Together, these discoveries enabled the FDA to call PreGen-Plus “adulterated.” In addition, the test is “misbranded” because Exact never fulfilled a 510(k) notification requirement. This notification requirement is usually deemed fulfilled if a PMA is pending with the agency for the product, but Exact did not file any such application.
The FDA gave Exact 15 days from the time the company received the warning letter to correct the violations it cited. “If corrective action cannot be completed” by then, the company may “state the reason for the delay and the time within which the correction will be completed.”
Failure to address these violations may invite greater penalties from the FDA, including seizure of products, injunction, and monetary fines. It is not clear to what extent Exact has corrected the violations cited in FDA’s letter.
Finally, the FDA noted that the violations with the PreGen-Plus assay may be “symptomatic of serious problems in [Exact’s] manufacturing and quality-assurance systems.”
The agency advised Exact to investigate the causes of these violations to ensure that all its products are in compliance with FDA regulations.
A refusal by CMS to cover PreGen-Plus has the potential to hurt Exact’s financials.
Exact and LabCorp have an ongoing licensing agreement for the test that has been recently amended.
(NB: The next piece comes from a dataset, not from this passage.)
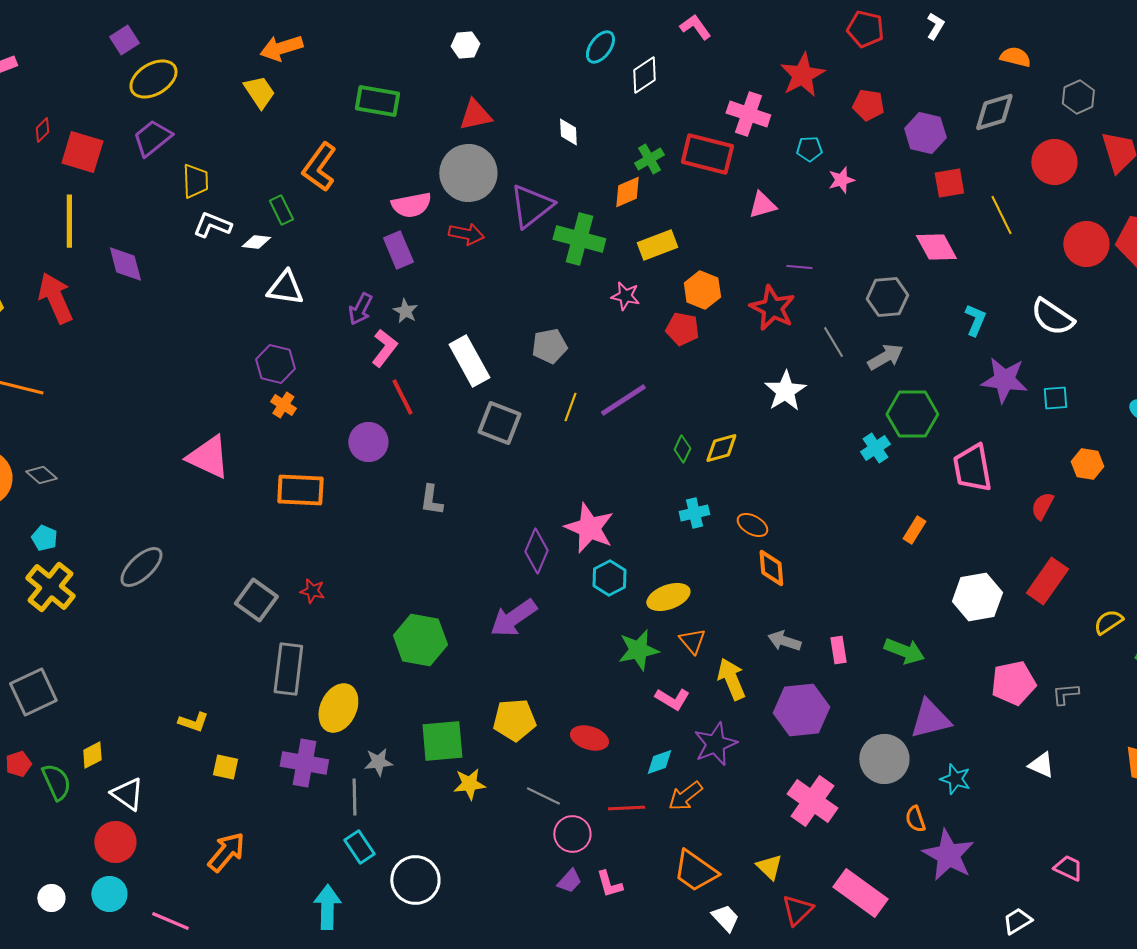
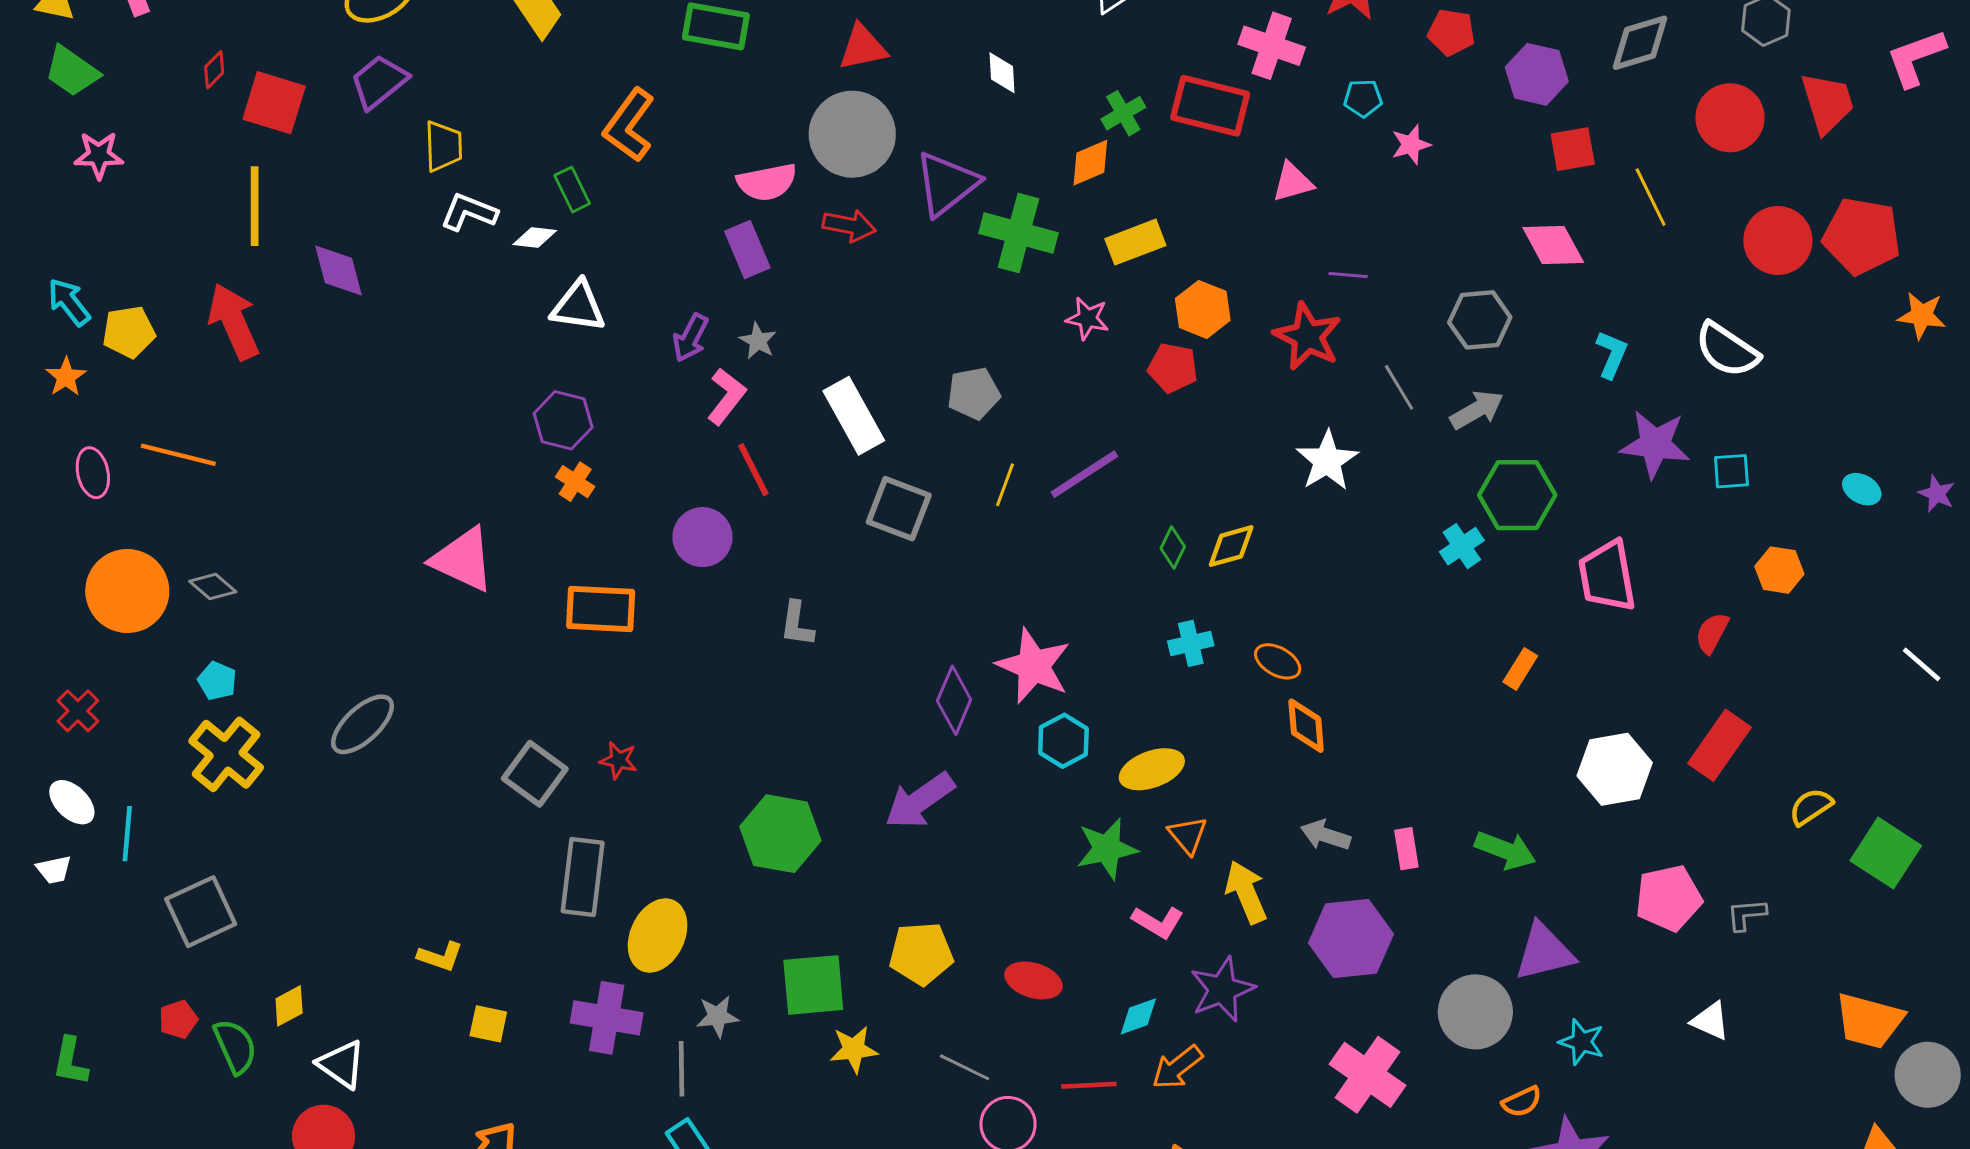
orange semicircle: (915, 819) -> (1522, 1102), turned -96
Under an earlier agreement with LabCorp, Exact could receive up to $45 million in payments for meeting sales targets, for garnering reimbursement approval from major payors and Medicare, and for getting inclusion for the test in clinical practice guidelines.
However, this agreement was amended last June, to extend LabCorp’s exclusivity period for the test from August 2008 to December 2010 in exchange for Exact’s right to other commercial service laboratories. In the new agreement, Exact is to receive $40 million in potential milestone payments upon achieving certain sales goals.
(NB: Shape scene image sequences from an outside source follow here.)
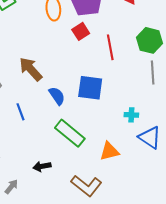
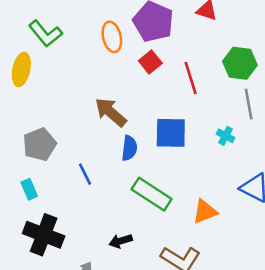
brown arrow: (31, 69) -> (111, 112), moved
blue semicircle: (57, 96) -> (129, 148), turned 48
cyan cross: (131, 115) -> (226, 136), moved, turned 32

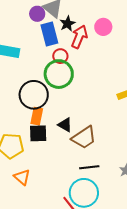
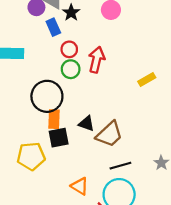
blue rectangle: (49, 34) -> (53, 27), size x0.7
red arrow: (79, 37) -> (97, 60), moved
green circle: (59, 74) -> (71, 69), size x0.6
orange triangle: (22, 177) -> (80, 186), moved

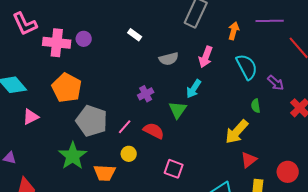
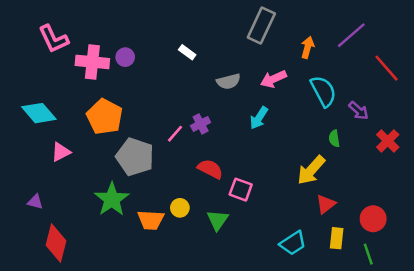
purple line: (270, 21) -> (351, 35), turned -40
pink arrow: (206, 57) -> (273, 79), turned 45
green triangle: (178, 110) -> (218, 220), moved
pink line: (125, 127) -> (175, 134), moved
yellow circle: (129, 154) -> (180, 208), moved
pink square: (174, 169) -> (241, 190), moved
Exact is slated to receive royalty fees based on 15 percent of LabCorp’s net revenues from PreGen-Plus sales. This rate is subject to increase to 17 percent “in the event that LabCorp achieves a specified significant threshold of annual net revenues from the sales of PreGen-Plus.”
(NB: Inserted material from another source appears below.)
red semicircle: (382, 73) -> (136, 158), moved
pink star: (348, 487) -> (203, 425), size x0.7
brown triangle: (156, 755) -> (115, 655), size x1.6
The ability to garner reimbursement for the test may impact royalty payments Exact receives under its deal with LabCorp. More importantly, Medicare coverage will be critical to driving adoption in the marketplace.
“Since 69 percent of newly diagnosed cases of [colorectal cancer, or CRC] occur in people aged 65 and older, Medicare assumes a significant portion of the costs associated with CRC treatment,” Exact said in its statement. “The cost-effectiveness report on stool-based DNA screening for CRC that was recently conducted on behalf of CMS stated that adherence to CRC screening is an important factor.”
Exact said it believes that PreGen-Plus deserves to be covered by CMS based on published studies showing the test can improve the 25 percent adherence rate sought for Medicare beneficiaries.
According to the Centers for Disease Control and Prevention, although colorectal cancer is one of the most commonly diagnosed cancers in the US, screening for the disease remains low when compared to screening rates for breast and ovarian cancer.
In 2004, 73,997 men and 71,086 women were diagnosed with colorectal cancer, and 26,881 men and 26,699 women died from the disease.
“As many as 60 percent of deaths from colorectal cancer could be prevented if everyone age 50 and older were screened regularly,” the CDC states.